The Jaws of something pattern does not exist as far as I am concerned. Nevertheless it is possible to get similar result by labelling the patterns in a proper way. There seems to be general agreement that we are at the end of a wave 3 of a 5 wave sequence starting sometime during the industrial revolution. The conclusion , therefore, must be that we are in some 4th wave of a similar large degree. Many believe that the actual top of wave 3 occurred in 1999/2000, which might be appropriate considering the change in century , the tech debacle and Y2K. 4th waves often take the form of triangles, sometimes expanding horizontal ones. That would fit perfectly right here and explains, to some extent, the wild gyrations we have had over the past 10/15 years. A fourth wave horizontal expanding triangle is a perfectly legitimate structure in the vocabulary of EWers. It is a 3-3-3-3-3, a-b-c-d-e, 5-wave structure that typically ends at the bottom trend line or, at least, near it.
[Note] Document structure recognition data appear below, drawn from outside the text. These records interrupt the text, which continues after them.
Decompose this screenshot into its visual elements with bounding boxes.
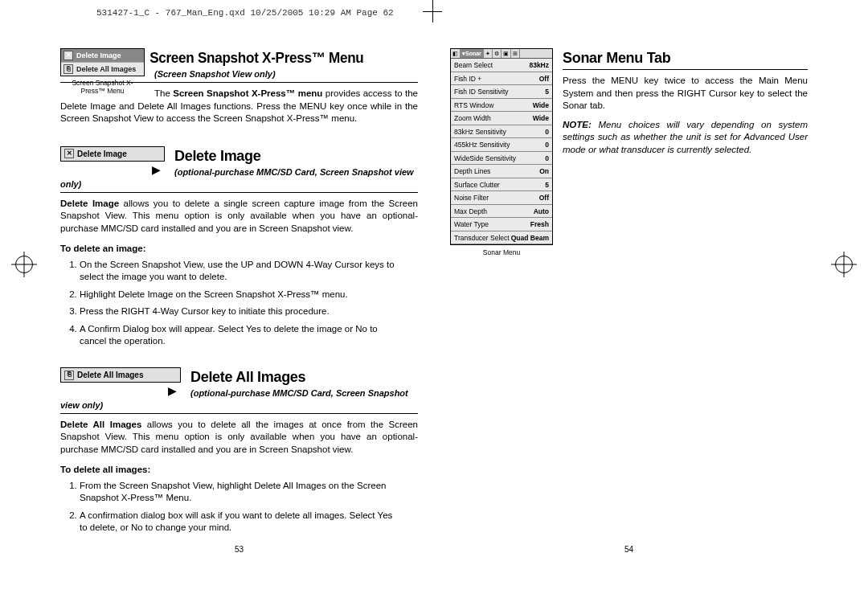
sonar-item-value: Wide (533, 101, 549, 110)
sonar-menu-item: WideSide Sensitivity0 (451, 152, 552, 165)
sonar-item-label: Water Type (454, 220, 489, 229)
crop-mark (423, 11, 442, 12)
sonar-item-value: Quad Beam (511, 234, 549, 243)
sonar-item-label: Depth Lines (454, 167, 490, 176)
step-item: A confirmation dialog box will ask if yo… (80, 510, 418, 535)
sonar-item-label: Max Depth (454, 207, 487, 216)
stack-icon: ⎘ (64, 371, 74, 380)
sonar-item-value: Off (539, 75, 549, 84)
sonar-item-value: 5 (545, 181, 549, 190)
sonar-item-label: WideSide Sensitivity (454, 154, 516, 163)
sonar-menu-item: Fish ID +Off (451, 72, 552, 85)
sonar-item-label: Fish ID + (454, 75, 481, 84)
step-item: On the Screen Snapshot View, use the UP … (80, 259, 418, 284)
figure-caption: Sonar Menu (450, 248, 553, 257)
sonar-item-value: 0 (545, 128, 549, 137)
sonar-tabbar: ◧ ▾Sonar ✦ ⚙ ▣ ⊞ (451, 49, 552, 59)
right-arrow-icon: ▶ (60, 385, 181, 396)
sonar-item-label: 83kHz Sensitivity (454, 128, 506, 137)
sonar-menu-item: Max DepthAuto (451, 205, 552, 218)
sonar-item-value: On (539, 167, 549, 176)
sonar-item-label: Surface Clutter (454, 181, 500, 190)
page-number-left: 53 (235, 544, 244, 555)
step-item: From the Screen Snapshot View, highlight… (80, 480, 418, 505)
figure-label: Delete Image (77, 149, 127, 160)
sonar-menu-item: Beam Select83kHz (451, 59, 552, 72)
steps-list-delete-image: On the Screen Snapshot View, use the UP … (75, 259, 418, 348)
tab-sonar: ▾Sonar (461, 49, 484, 58)
sonar-menu-item: RTS WindowWide (451, 99, 552, 112)
sonar-item-label: Beam Select (454, 61, 493, 70)
sonar-menu-item: Transducer SelectQuad Beam (451, 231, 552, 244)
sonar-item-value: 5 (545, 88, 549, 96)
sonar-menu-item: 455kHz Sensitivity0 (451, 138, 552, 151)
section-body: Delete Image allows you to delete a sing… (60, 198, 418, 236)
steps-list-delete-all: From the Screen Snapshot View, highlight… (75, 480, 418, 535)
figure-caption: Screen Snapshot X-Press™ Menu (60, 80, 145, 95)
tab-icon: ◧ (451, 49, 461, 58)
figure-label: Delete All Images (77, 370, 143, 381)
sonar-menu-item: Fish ID Sensitivity5 (451, 85, 552, 98)
delete-all-figure: ⎘ Delete All Images ▶ (60, 367, 181, 397)
instruction-heading: To delete an image: (60, 243, 418, 256)
sonar-menu-item: Noise FilterOff (451, 191, 552, 204)
instruction-heading: To delete all images: (60, 464, 418, 477)
sonar-item-value: 0 (545, 154, 549, 163)
sonar-item-label: Fish ID Sensitivity (454, 88, 509, 96)
sonar-item-value: 83kHz (529, 61, 549, 70)
section-body: Delete All Images allows you to delete a… (60, 419, 418, 457)
x-icon: ✕ (64, 149, 74, 158)
tab-icon: ✦ (484, 49, 493, 58)
sonar-item-value: Wide (533, 114, 549, 123)
tab-icon: ⊞ (511, 49, 520, 58)
sonar-menu-figure: ◧ ▾Sonar ✦ ⚙ ▣ ⊞ Beam Select83kHzFish ID… (450, 48, 553, 257)
step-item: A Confirm Dialog box will appear. Select… (80, 323, 418, 348)
sonar-item-value: Fresh (530, 220, 549, 229)
delete-image-figure: ✕ Delete Image ▶ (60, 146, 165, 176)
right-arrow-icon: ▶ (60, 164, 165, 175)
tab-icon: ▣ (502, 49, 511, 58)
sonar-menu-item: Water TypeFresh (451, 218, 552, 231)
sonar-item-value: 0 (545, 141, 549, 150)
rule (563, 69, 808, 70)
section-title-xpress: Screen Snapshot X-Press™ Menu (60, 48, 400, 68)
sonar-item-label: Zoom Width (454, 114, 491, 123)
prepress-slug: 531427-1_C - 767_Man_Eng.qxd 10/25/2005 … (96, 8, 394, 18)
registration-left (0, 256, 48, 273)
sonar-menu-item: 83kHz Sensitivity0 (451, 125, 552, 138)
sonar-item-label: 455kHz Sensitivity (454, 141, 510, 150)
sonar-item-label: Noise Filter (454, 194, 489, 203)
sonar-item-label: Transducer Select (454, 234, 510, 243)
sonar-item-label: RTS Window (454, 101, 493, 110)
sonar-menu-item: Depth LinesOn (451, 165, 552, 178)
step-item: Press the RIGHT 4-Way Cursor key to init… (80, 305, 418, 318)
sonar-menu-item: Surface Clutter5 (451, 178, 552, 191)
sonar-menu-item: Zoom WidthWide (451, 112, 552, 125)
tab-icon: ⚙ (493, 49, 502, 58)
page-number-right: 54 (624, 544, 633, 555)
sonar-item-value: Off (539, 194, 549, 203)
sonar-item-value: Auto (534, 207, 549, 216)
page-54: ◧ ▾Sonar ✦ ⚙ ▣ ⊞ Beam Select83kHzFish ID… (450, 24, 808, 555)
page-53: ✕ Delete Image ⎘ Delete All Images Scree… (60, 24, 418, 555)
step-item: Highlight Delete Image on the Screen Sna… (80, 289, 418, 301)
registration-right (820, 256, 868, 273)
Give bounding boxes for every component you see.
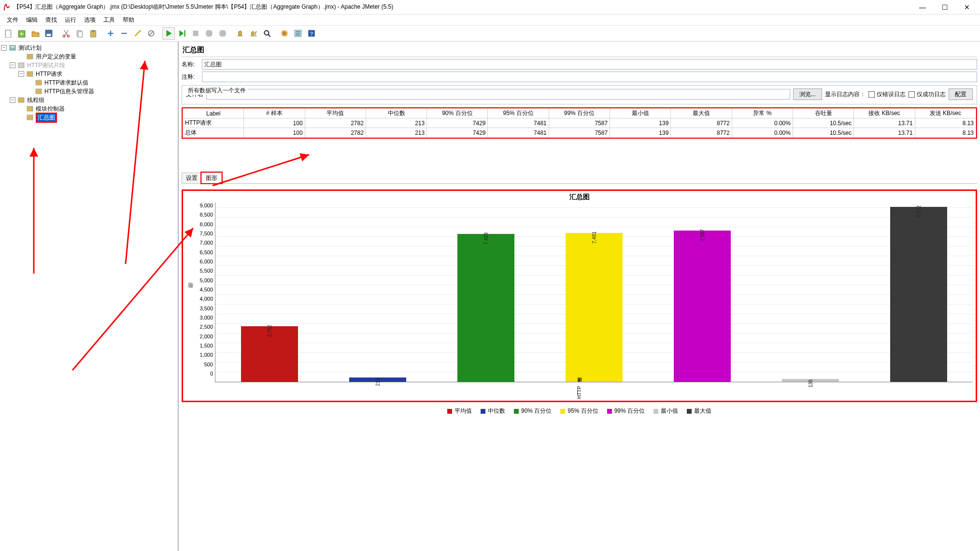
chart-title: 汇总图 [569, 193, 590, 202]
node-icon [26, 105, 34, 113]
col-header[interactable]: 中位数 [366, 109, 426, 118]
disable-button[interactable] [145, 27, 157, 40]
save-button[interactable] [43, 27, 55, 40]
wand-button[interactable] [131, 27, 144, 40]
col-header[interactable]: 最小值 [610, 109, 671, 118]
tree-item[interactable]: −线程组 [1, 96, 177, 104]
collapse-icon[interactable]: − [10, 97, 15, 103]
col-header[interactable]: 吞吐量 [793, 109, 853, 118]
cell: 2782 [305, 118, 366, 128]
bar-最小值: 139 [756, 203, 865, 382]
col-header[interactable]: 90% 百分位 [427, 109, 488, 118]
clear-button[interactable] [234, 27, 246, 40]
file-input[interactable] [206, 89, 790, 100]
window-maximize[interactable]: ☐ [934, 0, 956, 14]
menu-运行[interactable]: 运行 [61, 15, 80, 25]
tree-item[interactable]: −HTTP测试片段 [1, 61, 177, 70]
tree-item-label: HTTP请求默认值 [44, 79, 88, 87]
run-next-button[interactable] [176, 27, 188, 40]
plus-button[interactable] [104, 27, 117, 40]
collapse-icon[interactable]: − [1, 45, 7, 51]
error-only-checkbox[interactable]: 仅错误日志 [868, 90, 906, 99]
stop-hard-button[interactable] [203, 27, 215, 40]
col-header[interactable]: # 样本 [244, 109, 305, 118]
cell: 2782 [305, 128, 366, 138]
clear-all-button[interactable] [247, 27, 260, 40]
templates-button[interactable] [15, 27, 28, 40]
col-header[interactable]: 接收 KB/sec [854, 109, 915, 118]
svg-point-5 [67, 35, 70, 37]
menu-查找[interactable]: 查找 [42, 15, 61, 25]
chart-legend: 平均值中位数90% 百分位95% 百分位99% 百分位最小值最大值 [182, 407, 977, 415]
new-button[interactable] [2, 27, 14, 40]
tree-item[interactable]: HTTP请求默认值 [1, 78, 177, 87]
config-button[interactable]: 配置 [949, 88, 973, 100]
tree-item[interactable]: −HTTP请求 [1, 70, 177, 78]
window-minimize[interactable]: — [911, 0, 934, 14]
col-header[interactable]: 异常 % [732, 109, 793, 118]
browse-button[interactable]: 浏览... [793, 88, 822, 100]
menu-工具[interactable]: 工具 [99, 15, 119, 25]
svg-rect-25 [27, 72, 33, 76]
cell: 213 [366, 118, 426, 128]
col-header[interactable]: 最大值 [671, 109, 732, 118]
minus-button[interactable] [118, 27, 130, 40]
tree-item[interactable]: 用户定义的变量 [1, 52, 177, 61]
tree-item[interactable]: HTTP信息头管理器 [1, 87, 177, 96]
paste-button[interactable] [87, 27, 99, 40]
window-close[interactable]: ✕ [956, 0, 978, 14]
col-header[interactable]: Label [183, 109, 244, 118]
shutdown-button[interactable] [216, 27, 229, 40]
legend-item: 最小值 [653, 407, 678, 415]
y-tick: 4,500 [195, 287, 213, 292]
tree-item[interactable]: 模块控制器 [1, 104, 177, 113]
comment-label: 注释: [182, 73, 199, 81]
table-row[interactable]: 总体100278221374297481758713987720.00%10.5… [183, 128, 976, 138]
copy-button[interactable] [73, 27, 86, 40]
tree-root[interactable]: − 测试计划 [1, 44, 177, 52]
cell: 13.71 [854, 118, 915, 128]
name-input[interactable] [202, 59, 977, 70]
bar-99% 百分位: 7,587 [648, 203, 756, 382]
collapse-icon[interactable]: − [18, 71, 24, 77]
stop-button[interactable] [189, 27, 202, 40]
col-header[interactable]: 99% 百分位 [549, 109, 610, 118]
menu-帮助[interactable]: 帮助 [119, 15, 138, 25]
help-button[interactable]: ? [305, 27, 318, 40]
cut-button[interactable] [60, 27, 72, 40]
cell: 10.5/sec [793, 118, 853, 128]
comment-input[interactable] [202, 72, 977, 82]
svg-rect-12 [193, 30, 198, 36]
table-row[interactable]: HTTP请求100278221374297481758713987720.00%… [183, 118, 976, 128]
collapse-icon[interactable]: − [10, 62, 15, 68]
run-button[interactable] [162, 27, 175, 40]
open-button[interactable] [29, 27, 42, 40]
col-header[interactable]: 发送 KB/sec [915, 109, 976, 118]
toolbar: fx? [0, 25, 980, 42]
svg-text:fx: fx [283, 31, 286, 36]
tab-graph[interactable]: 图形 [201, 173, 222, 183]
cell: 7587 [549, 118, 610, 128]
find-button[interactable] [261, 27, 273, 40]
col-header[interactable]: 95% 百分位 [488, 109, 549, 118]
col-header[interactable]: 平均值 [305, 109, 366, 118]
y-tick: 6,500 [195, 249, 213, 255]
y-tick: 3,500 [195, 305, 213, 311]
y-tick: 1,500 [195, 343, 213, 348]
legend-item: 最大值 [687, 407, 711, 415]
menu-编辑[interactable]: 编辑 [22, 15, 42, 25]
cell: 8.13 [915, 128, 976, 138]
y-tick: 7,000 [195, 240, 213, 246]
menu-选项[interactable]: 选项 [80, 15, 99, 25]
node-icon [26, 53, 34, 60]
tree-button[interactable] [292, 27, 304, 40]
chart-area: 汇总图 毫秒 9,0008,5008,0007,5007,0006,5006,0… [182, 189, 977, 402]
tab-settings[interactable]: 设置 [182, 173, 202, 183]
tree-item-label: HTTP请求 [36, 70, 62, 78]
tree-item[interactable]: 汇总图 [1, 113, 177, 122]
svg-marker-14 [219, 30, 226, 37]
success-only-checkbox[interactable]: 仅成功日志 [909, 90, 946, 99]
fn-button[interactable]: fx [278, 27, 291, 40]
cell: 100 [244, 118, 305, 128]
menu-文件[interactable]: 文件 [3, 15, 22, 25]
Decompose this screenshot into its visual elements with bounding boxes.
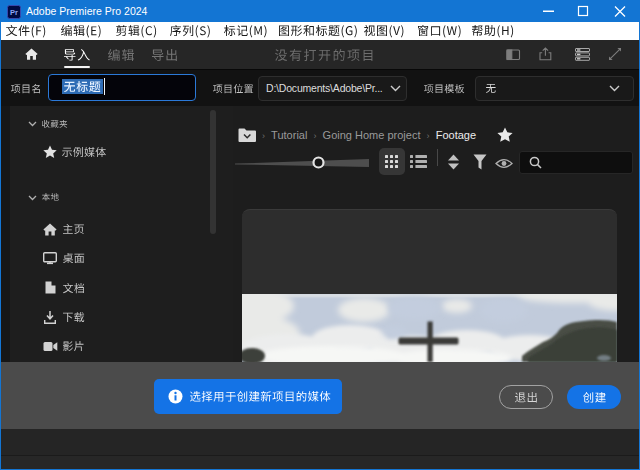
svg-text:Pr: Pr <box>10 8 18 17</box>
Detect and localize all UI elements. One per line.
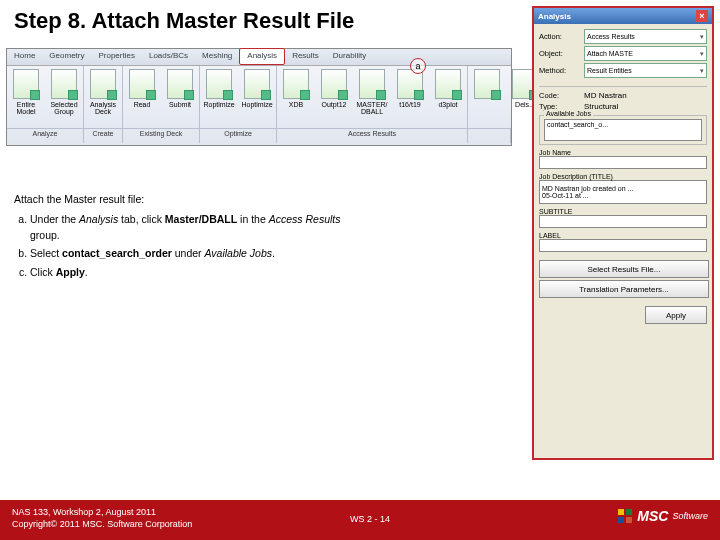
ribbon-tabs: Home Geometry Properties Loads/BCs Meshi… [7, 49, 511, 66]
misc-icon [474, 69, 500, 99]
btn-outpt12[interactable]: Outpt12 [315, 66, 353, 128]
code-value: MD Nastran [584, 91, 707, 100]
msc-logo: MSCSoftware [617, 508, 708, 524]
master-icon [359, 69, 385, 99]
method-label: Method: [539, 66, 581, 75]
hopt-icon [244, 69, 270, 99]
close-icon[interactable]: × [696, 10, 708, 22]
available-jobs-group: Available Jobs contact_search_o... [539, 115, 707, 145]
callout-a: a [410, 58, 426, 74]
read-icon [129, 69, 155, 99]
translation-parameters-button[interactable]: Translation Parameters... [539, 280, 709, 298]
op2-icon [321, 69, 347, 99]
btn-xdb[interactable]: XDB [277, 66, 315, 128]
ribbon-toolbar: Home Geometry Properties Loads/BCs Meshi… [6, 48, 512, 146]
select-results-file-button[interactable]: Select Results File... [539, 260, 709, 278]
grp-access-results: Access Results [277, 129, 468, 143]
label-label: LABEL [539, 232, 707, 239]
btn-misc[interactable] [468, 66, 506, 128]
tab-results[interactable]: Results [285, 49, 326, 65]
action-select[interactable]: Access Results [584, 29, 707, 44]
instr-header: Attach the Master result file: [14, 192, 354, 208]
method-select[interactable]: Result Entities [584, 63, 707, 78]
jobdesc-label: Job Description (TITLE) [539, 173, 707, 180]
type-value: Structural [584, 102, 707, 111]
footer-page: WS 2 - 14 [350, 514, 390, 524]
tab-meshing[interactable]: Meshing [195, 49, 239, 65]
btn-selected-group[interactable]: Selected Group [45, 66, 83, 128]
jobdesc-field[interactable]: MD Nastran job created on ... 05-Oct-11 … [539, 180, 707, 204]
jobname-label: Job Name [539, 149, 707, 156]
object-label: Object: [539, 49, 581, 58]
tab-geometry[interactable]: Geometry [42, 49, 91, 65]
subtitle-label: SUBTITLE [539, 208, 707, 215]
btn-read[interactable]: Read [123, 66, 161, 128]
subtitle-field[interactable] [539, 215, 707, 228]
jobname-field[interactable] [539, 156, 707, 169]
tab-durability[interactable]: Durability [326, 49, 373, 65]
slide-title: Step 8. Attach Master Result File [14, 8, 354, 34]
grp-create: Create [84, 129, 123, 143]
instr-b: Select contact_search_order under Availa… [30, 246, 354, 262]
apply-button[interactable]: Apply [645, 306, 707, 324]
btn-roptimize[interactable]: Roptimize [200, 66, 238, 128]
action-label: Action: [539, 32, 581, 41]
instr-a: Under the Analysis tab, click Master/DBA… [30, 212, 354, 244]
instructions: Attach the Master result file: Under the… [14, 192, 354, 284]
d3plot-icon [435, 69, 461, 99]
btn-submit[interactable]: Submit [161, 66, 199, 128]
model-icon [13, 69, 39, 99]
code-label: Code: [539, 91, 581, 100]
instr-c: Click Apply. [30, 265, 354, 281]
tab-loads-bcs[interactable]: Loads/BCs [142, 49, 195, 65]
btn-d3plot[interactable]: d3plot [429, 66, 467, 128]
submit-icon [167, 69, 193, 99]
deck-icon [90, 69, 116, 99]
panel-titlebar: Analysis× [534, 8, 712, 24]
btn-entire-model[interactable]: Entire Model [7, 66, 45, 128]
tab-analysis[interactable]: Analysis [239, 48, 285, 65]
jobs-title: Available Jobs [544, 110, 593, 117]
logo-icon [617, 508, 633, 524]
tab-properties[interactable]: Properties [91, 49, 141, 65]
analysis-panel: Analysis× Action:Access Results Object:A… [532, 6, 714, 460]
grp-existing-deck: Existing Deck [123, 129, 200, 143]
jobs-listbox[interactable]: contact_search_o... [544, 119, 702, 141]
footer-line2: Copyright© 2011 MSC. Software Corporatio… [12, 519, 192, 531]
slide-footer: NAS 133, Workshop 2, August 2011 Copyrig… [0, 500, 720, 540]
tab-home[interactable]: Home [7, 49, 42, 65]
group-icon [51, 69, 77, 99]
object-select[interactable]: Attach MASTE [584, 46, 707, 61]
btn-analysis-deck[interactable]: Analysis Deck [84, 66, 122, 128]
grp-blank [468, 129, 511, 143]
grp-analyze: Analyze [7, 129, 84, 143]
btn-t16-t19[interactable]: t16/t19 [391, 66, 429, 128]
btn-master-dball[interactable]: MASTER/ DBALL [353, 66, 391, 128]
ropt-icon [206, 69, 232, 99]
grp-optimize: Optimize [200, 129, 277, 143]
btn-hoptimize[interactable]: Hoptimize [238, 66, 276, 128]
xdb-icon [283, 69, 309, 99]
label-field[interactable] [539, 239, 707, 252]
footer-line1: NAS 133, Workshop 2, August 2011 [12, 507, 192, 519]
If correct the market has a little way to go up to say , roughly, 16000 and then the market should collapse to about 6000, not a big feat considering that it has done that already twice in this one , single, 4th wave. If the count is correct, the market should recuperate and make a new high in wave 5 to finish the 300+ 5-wave sequence. That would complete wave 1 of some super degree to be followed by wave 2. You do not want to ride that one out!!
I have used a semi-log scale chart as it tends to put the moves in a better perspective.